OK, and this is a book about religious fanaticism and terrorism, ultimately of disillusionment with humanity, which makes it a bit special and a bit heavier and less appealing in underlying substance. I guess in order to map out gen x you have to seek its marginal, too: on the fringe of it, a spiritual viewpoint that transcends the horizon of the present moment, an attitude completely clashing with the materialism of the 1980s. School massacres did turn out to be a phenomenon that has marked the era and the subsequent eras in mainstream consciousness, though, and using the perspective of a naïvely religious 17-year-old, and then the perspectives of adults stuck in the past ten or so years later, is one way of tackling the issue and perhaps of attempting to show us the two sides of the coin. Or maybe just reminding us that ideology exists and continues to shape us.

This also got me thinking about those gen labels. The specific markings and makings are always easy to spot on other people and other eras, say, on someone who grew up in the 1950s or the 1960s. But when it comes down to us, we're not sure how to step outside of ourselves and whatever ideologies constitute us. And it's difficult really to see any watersheds of where we stopped being gen-x'ers if we ever did, or will. When did/will we see the restrictions of the specific outlook on life that our generation shaped for ourselves, or our era shaped for us?

I'm reading this for the Countries of the World challenge http://www.bookcrossing.com/forum/30/541674/. Hey Nostradamus is my Canada book, but since for me it's very universal and pan-Western and generation-al in character, I'd rather not concentrate on the place but the place in time. Besides, the all-pervasive pop youth culture and cable and video and MTV made North America feel very much a home for young Finns in the 1980s, or at least so we thought, so much so that for us it started to signify Us and not the Other. Of course, our perception was tinted and narrow and 100% shaped by television sitcoms and music videos, but it felt our cultural home nevertheless, and it still does: in our ability to identify with and feel a common ground in a story like this, even if the narrators' specific viewpoints do not match ours . (Taking the thought further, it'd be interesting to see where our perceived "identification" fails us, to be able to spot the breaking points where reality differs from our trans-Atlantic interpretations. And, more specifically, why we like identifying the way we do, and what it tells about us when we feel it's unpleasant to be reminded of the possible existence of a radical difference in interpretation. But then, of course, we wouldn't necessarily be talking Case Coupland any longer.)

***
So I didn't particularly enjoy the contents of the book. But I surely appreciate the writer's skill and the topics he draws from. (I've always been a sucker for ideologies and zeitgeist personal and public—maybe you can tell ;-p)

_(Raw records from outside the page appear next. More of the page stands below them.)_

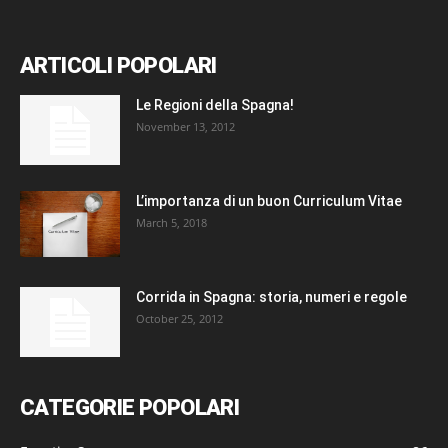
ARTICOLI POPOLARI
Le Regioni della Spagna!
November 13, 2012
L’importanza di un buon Curriculum Vitae
March 5, 2018
Corrida in Spagna: storia, numeri e regole
October 25, 2012
CATEGORIE POPOLARI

I have cherished a Coupland collection in my bookshelf, but I think I could just as well part with this one, having pretty much written it out of my system in this journal entry. (And that just tells you something of the book's finiteness: if it was anything "more" I would have more to say about it, or at least I could see myself as having something more to say about it in the future.) So I'm taking this to whatever bookcrossers' meetup I happen to be attending next. Or maybe I'll find a friend to give this to before a meetup is scheduled.

Journal Entry 8 by Tarna at Tampere, Pirkanmaa / Birkaland Finland on Thursday, July 20, 2017
Thank you so much for this book, CL! I'm intrigued.